Below are the records; give the number of their lines that contain the word "Hidayah" and nothing more.

Top of Records for the task

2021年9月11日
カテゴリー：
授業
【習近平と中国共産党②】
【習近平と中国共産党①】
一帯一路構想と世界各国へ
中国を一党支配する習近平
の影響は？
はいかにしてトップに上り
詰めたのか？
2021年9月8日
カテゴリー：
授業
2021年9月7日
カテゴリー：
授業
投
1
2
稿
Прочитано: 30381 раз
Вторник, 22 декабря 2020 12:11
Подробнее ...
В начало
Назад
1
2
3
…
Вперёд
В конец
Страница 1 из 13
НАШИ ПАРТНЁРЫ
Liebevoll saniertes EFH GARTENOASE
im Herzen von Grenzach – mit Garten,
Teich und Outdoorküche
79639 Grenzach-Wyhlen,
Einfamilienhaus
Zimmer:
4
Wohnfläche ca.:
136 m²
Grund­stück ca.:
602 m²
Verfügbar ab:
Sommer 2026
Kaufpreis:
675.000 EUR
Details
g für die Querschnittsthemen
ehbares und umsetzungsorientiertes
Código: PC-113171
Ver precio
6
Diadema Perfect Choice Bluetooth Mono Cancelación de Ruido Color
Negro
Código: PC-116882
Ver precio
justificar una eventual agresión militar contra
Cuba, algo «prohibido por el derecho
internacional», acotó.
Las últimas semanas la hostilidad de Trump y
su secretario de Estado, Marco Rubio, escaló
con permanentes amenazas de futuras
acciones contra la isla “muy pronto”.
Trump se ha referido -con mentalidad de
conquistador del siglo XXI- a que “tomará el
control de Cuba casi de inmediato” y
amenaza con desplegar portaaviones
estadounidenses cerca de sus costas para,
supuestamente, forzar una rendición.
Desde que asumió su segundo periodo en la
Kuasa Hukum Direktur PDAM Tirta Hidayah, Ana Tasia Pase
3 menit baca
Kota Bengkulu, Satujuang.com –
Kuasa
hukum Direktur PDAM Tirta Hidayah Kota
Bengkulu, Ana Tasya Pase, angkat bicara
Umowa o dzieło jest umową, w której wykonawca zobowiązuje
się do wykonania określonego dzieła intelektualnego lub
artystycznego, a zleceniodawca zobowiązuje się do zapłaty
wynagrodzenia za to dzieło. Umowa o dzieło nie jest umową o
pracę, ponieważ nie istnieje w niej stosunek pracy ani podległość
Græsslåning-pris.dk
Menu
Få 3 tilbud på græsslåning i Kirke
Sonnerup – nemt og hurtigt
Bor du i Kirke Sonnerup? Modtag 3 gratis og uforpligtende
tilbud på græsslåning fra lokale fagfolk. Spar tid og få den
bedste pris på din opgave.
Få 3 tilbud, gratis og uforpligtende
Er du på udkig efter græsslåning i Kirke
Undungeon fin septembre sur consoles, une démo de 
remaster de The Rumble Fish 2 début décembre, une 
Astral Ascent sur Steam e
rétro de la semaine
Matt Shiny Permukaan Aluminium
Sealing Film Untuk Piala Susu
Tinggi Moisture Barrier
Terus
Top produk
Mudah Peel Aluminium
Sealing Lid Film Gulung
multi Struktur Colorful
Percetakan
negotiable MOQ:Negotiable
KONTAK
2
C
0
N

Bottom of Records for the task
Top of Records for the task

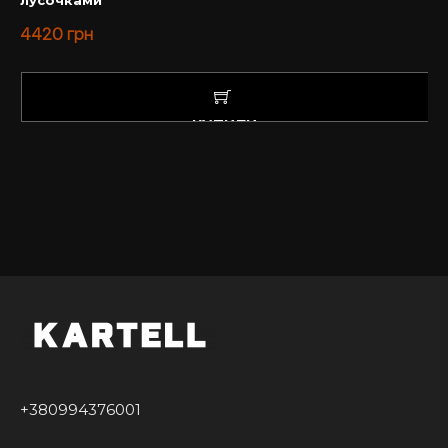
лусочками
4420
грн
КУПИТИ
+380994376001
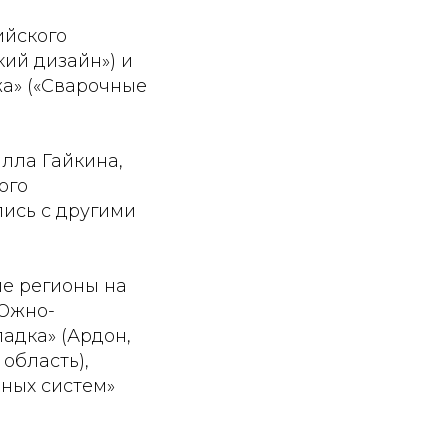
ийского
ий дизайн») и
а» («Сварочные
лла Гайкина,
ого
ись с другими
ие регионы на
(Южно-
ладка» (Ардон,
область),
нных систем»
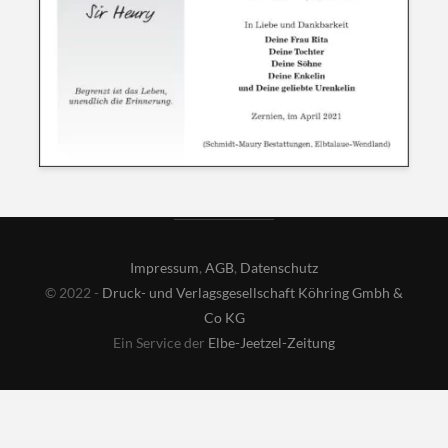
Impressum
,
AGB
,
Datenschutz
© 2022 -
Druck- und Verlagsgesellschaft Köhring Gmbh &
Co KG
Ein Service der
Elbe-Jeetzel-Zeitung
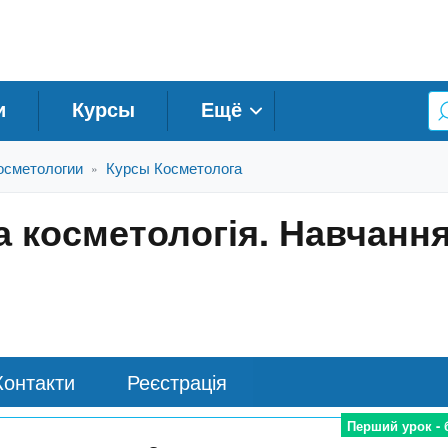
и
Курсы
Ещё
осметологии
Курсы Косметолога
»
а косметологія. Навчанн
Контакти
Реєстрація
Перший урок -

Bottom of Records for the task

■ **The completed task**: 2